Thursday's Grain Market Review
On Thursday, the CME Group’s farm markets dropped throughout the session and into the close.
At the close, the May corn futures finished 2¢ lower at $3.56¾; December futures finished 2¢ lower at $3.80.
May soybean futures closed 8¾¢ lower at $9.91. November soybean futures closed 7½¢ lower at $9.91¾.
May wheat futures closed 1¼¢ lower at $4.21.
May soy meal futures closed $2.80 per short ton lower at $320.70. May soy oil futures finished $0.30 lower at 33.22¢ per pound.
In the outside markets, the Brent crude oil market is $0.35 per barrel lower, the U.S. dollar is higher, and the Dow Jones Industrials are 59 points higher.
“It’s driven by the stronger dollar prospect. Global stocks on grains continue to build, moisture in the Plains is adding resistance to the wheat, and with the USDA crop report fast approaching, positioning will give the grains added volatility,” Roose says.
Wednesday's Grain Market Review
On Wednesday, the CME Group’s soybean market trimmed losses, settling mixed.
At the close, the May corn futures finished 2½¢ lower at $3.58¾; December futures finished 2½¢ lower at $3.82.
May soybean futures ended 1¾¢ lower at $9.99¾. November soybean futures settled ½¢ higher at $9.98¾.
May wheat futures closed 4¼¢ lower at $4.22¼.
May soy meal futures settled $2.30 per short ton lower at $323.50. May soy oil futures closed 0.38¢ higher at 33.52¢ per pound.
In the outside markets, the Brent crude oil market is $0.23 per barrel lower, the U.S. dollar is higher, and the Dow Jones Industrials are 30 points lower.
Jack Scoville, The PRICE Futures Group’s senior market analyst, says that it has generally been a quiet trade.
“Soybeans and soybean meal markets remain pressured from big competition from South America. Even if some of the highest production estimates for Brazil seem to be overdone, there is no doubt the crop is big, though, and the Brazilian farmers are selling soybeans these days, too,” Scoville says.
Wheat is a weather market, and the forecast for the dry areas of the Great Plains calls for rain, he says.
“Corn market is just along for the ride, but holding support, and support should hold now on good demand ideas,” Scoville says.
On Wednesday, private exporters reported to the U.S. Department of Agriculture the following activity:
- Export sales of 120,000 metric tons of hard red winter wheat for delivery to Saudi Arabia during the 2016/2017 marketing year.

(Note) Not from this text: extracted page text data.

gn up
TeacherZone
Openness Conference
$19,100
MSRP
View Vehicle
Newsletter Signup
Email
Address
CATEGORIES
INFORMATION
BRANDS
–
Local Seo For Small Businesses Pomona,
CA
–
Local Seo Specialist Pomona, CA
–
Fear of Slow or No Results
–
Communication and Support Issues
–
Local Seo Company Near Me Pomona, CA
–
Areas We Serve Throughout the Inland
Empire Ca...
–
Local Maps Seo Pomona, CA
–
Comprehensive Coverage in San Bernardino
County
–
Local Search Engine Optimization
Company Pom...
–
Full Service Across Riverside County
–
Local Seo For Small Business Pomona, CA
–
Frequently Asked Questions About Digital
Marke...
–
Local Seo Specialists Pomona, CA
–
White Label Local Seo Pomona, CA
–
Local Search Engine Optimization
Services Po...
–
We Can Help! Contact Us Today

- Export sales of 120,000 metric tons of soybeans for delivery to China during the 2017/2018 marketing year.
The marketing year for wheat began June 1; soybeans began September 1.
Tuesday’s Grain Review
Corn and wheat futures closed lower on Tuesday, while soybean futures reversed course and finished higher.
Prices had been lower across the board after 2 to 4 inches of rain fell in central and northwest Mato Grosso, a major growing state in Brazil, over the weekend, according to Commodity Weather Group. Futures also declined after Agroconsult, a Brazilian agriculture consultancy, raised its soybean harvest outlook to 111 million metric tons, up from 108 million. The U.S. Department of Agriculture said earlier this month that Brazil would produce 108 million tons of soybeans, up from a prior projection of 104 million tons.

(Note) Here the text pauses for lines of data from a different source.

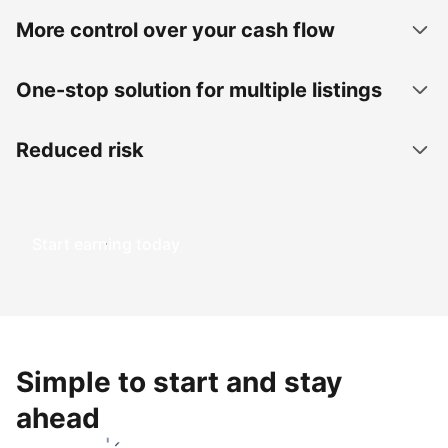
More control over your cash flow
One-stop solution for multiple listings
Reduced risk
Start earning today
Simple to start and stay
ahead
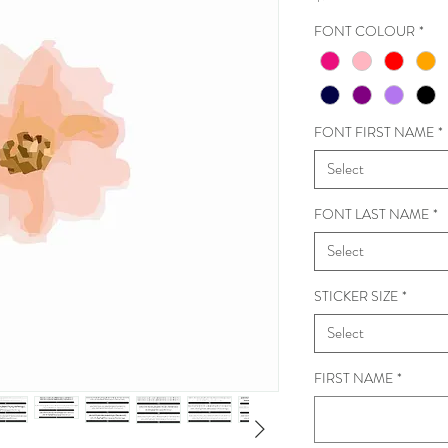
FONT COLOUR
*
FONT FIRST NAME
*
Select
FONT LAST NAME
*
Select
STICKER SIZE
*
Select
FIRST NAME
*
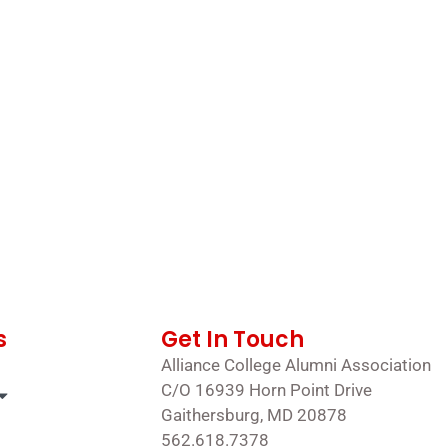
s
Get In Touch
Alliance College Alumni Association
C/O 16939 Horn Point Drive
Gaithersburg, MD 20878
562.618.7378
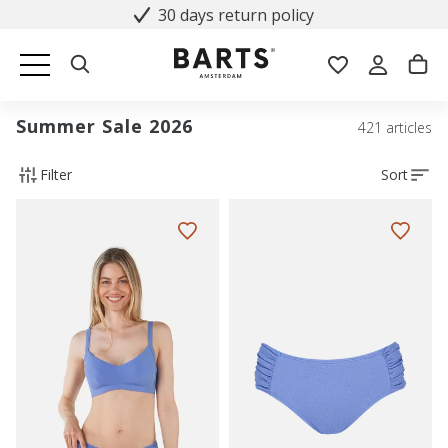
30 days return policy
Summer Sale 2026
421 articles
Filter
Sort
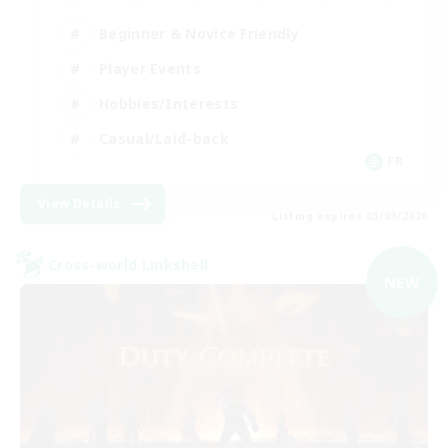
Beginner & Novice Friendly
Player Events
Hobbies/Interests
Casual/Laid-back
FR
View Details
Listing expires 03/09/2026
Cross-world Linkshell
NEW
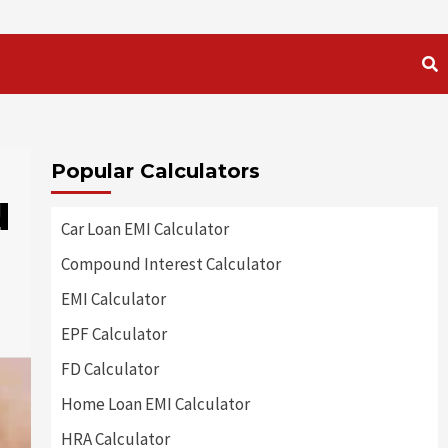
Popular Calculators
u
Car Loan EMI Calculator
Compound Interest Calculator
EMI Calculator
EPF Calculator
FD Calculator
Home Loan EMI Calculator
HRA Calculator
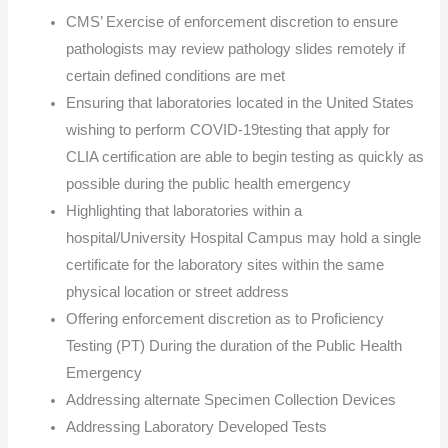
CMS’ Exercise of enforcement discretion to ensure
pathologists may review pathology slides remotely if
certain defined conditions are met
Ensuring that laboratories located in the United States
wishing to perform COVID-19testing that apply for
CLIA certification are able to begin testing as quickly as
possible during the public health emergency
Highlighting that laboratories within a
hospital/University Hospital Campus may hold a single
certificate for the laboratory sites within the same
physical location or street address
Offering enforcement discretion as to Proficiency
Testing (PT) During the duration of the Public Health
Emergency
Addressing alternate Specimen Collection Devices
Addressing Laboratory Developed Tests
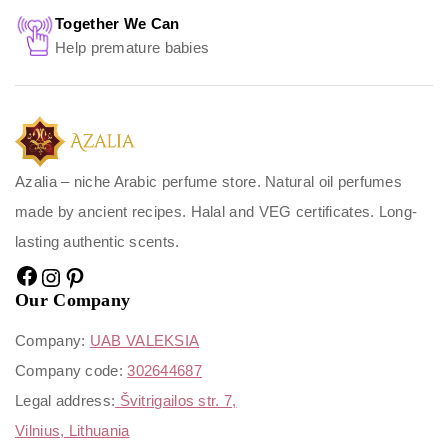
Together We Can
Help premature babies
Azalia – niche Arabic perfume store. Natural oil perfumes
made by ancient recipes. Halal and VEG certificates. Long-
lasting authentic scents.
Our Company
Company:
UAB VALEKSIA
Company code:
302644687
Legal address:
Švitrigailos str. 7,
Vilnius, Lithuania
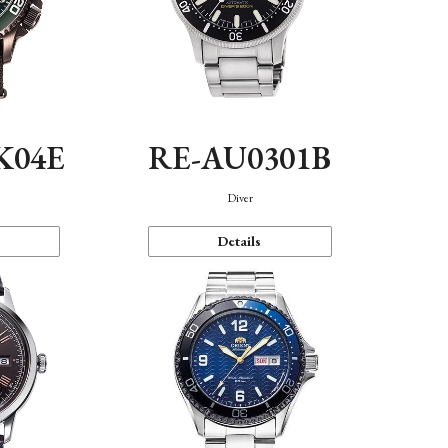
K04E
RE-AU0301B
Diver
Details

Soybeans, however, rebounded after the price of palm oil, a competing cooking oil, had its biggest intraday gain in a week on the Malaysian Exchange. The decline to about $9.95 a bushel for soybeans in overnight trading also may have brought in some buyers looking for a bargain.
Wheat futures declined on speculation that it may rain in the Southern Plains this week. If that happens, it will be the first round of precipitation in more than a month, according to the National Weather Service. Still, the area only has a small chance of seeing rainfall, which would start Thursday, the NWS said.
Corn futures for May delivery fell 2¼¢ to $3.61¼ a bushel on the Chicago Board of Trade. Wheat futures lost 4¼¢ to $4.26 a bushel, and Kansas City wheat declined 7¼¢ to $4.38 a bushel.
Soybeans rose 1¼¢ to $10.00¾ a bushel in Chicago. Soy meal futures fell 80¢ to $325.80 a short ton, and soy oil added 0.35¢ to 33.09¢ a pound.